Almost exactly a year after the UK General Election, voters across Britain have returned to the polls, to elect local councils in England and the devolved administrations in Scotland, Wales and Northern Ireland, and to vote in the nation-wide referendum on the Alternative Vote.

To no one’s great surprise the Liberal Democrats have been given a good kicking. The Conservative vote held up pretty well, even increasing in the south of England, showing that their plan to make Nick Clegg the fall guy for their unpopular policies has worked to perfection. What did the Lib Dems get in return for taking on the role of national hate-figures? A vote on AV, which they didn’t really want since it isn’t a proportional system, and which was bound to be rejected by the electorate anyway, since it was closely associated with Clegg, whom nobody trusts now.

In England and Wales the main beneficiaries of the Lib Dem collapse have been Labour, but the real excitement has been up here in Scotland, where there has been a political realignment of the type seen only once in a generation.

The Scottish National Party swept to an impressive victory, hoovering up all the votes of disaffected Lib Dem supporters, but also making massive inroads in areas once thought to be solidly Labour, and becoming the first party in the Parliament’s history to win an outright majority of seats.
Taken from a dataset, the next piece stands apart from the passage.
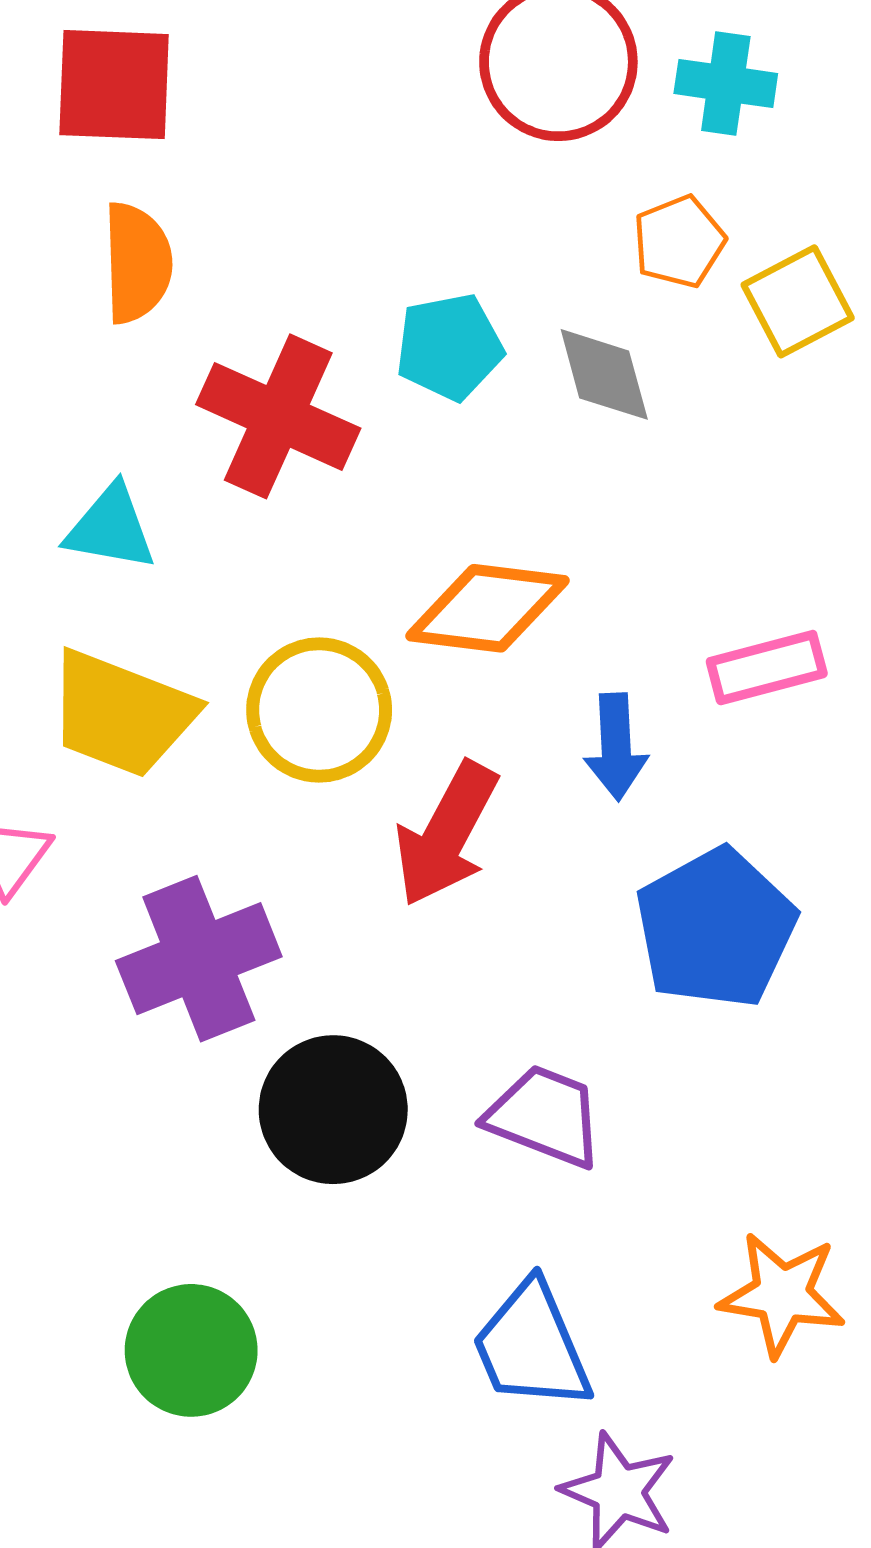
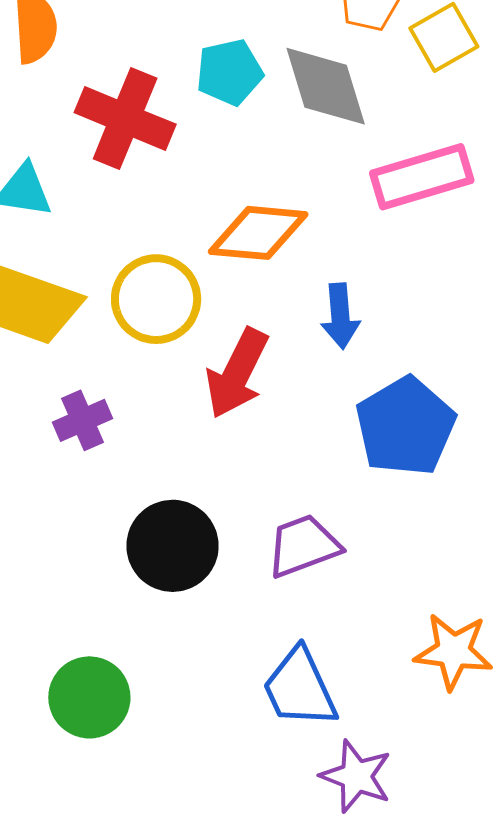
gray diamond: (604, 374) -> (326, 86), size x1.4
pink rectangle: (767, 668) -> (422, 177), moved, size x1.4
purple cross: (199, 959) -> (82, 420), moved, size x0.6
purple trapezoid: (545, 1116) -> (303, 546), turned -40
This result can be partly explained by Labour’s horribly misjudged campaign strategy – they concentrated their fire on the Tories, and explicitly stated that they saw the Scottish elections merely as a stepping-stone to regaining power in London – but it is also an endorsement of the competence of the previous SNP administration, and a sign that the Scottish electorate may be warming to the idea of independence. SNP leader Alex Salmond has promised a referendum on the issue within the lifetime of this parliament, probably in three or four years’ time, which would represent the biggest challenge to the integrity of the British State in three centuries.

I have no great love for nationalism per se, nor for the SNP, who are pro-capitalist social democrats rather than socialists, but Scottish independence would be a political shake-up on a scale that would provide a great opportunity for the left.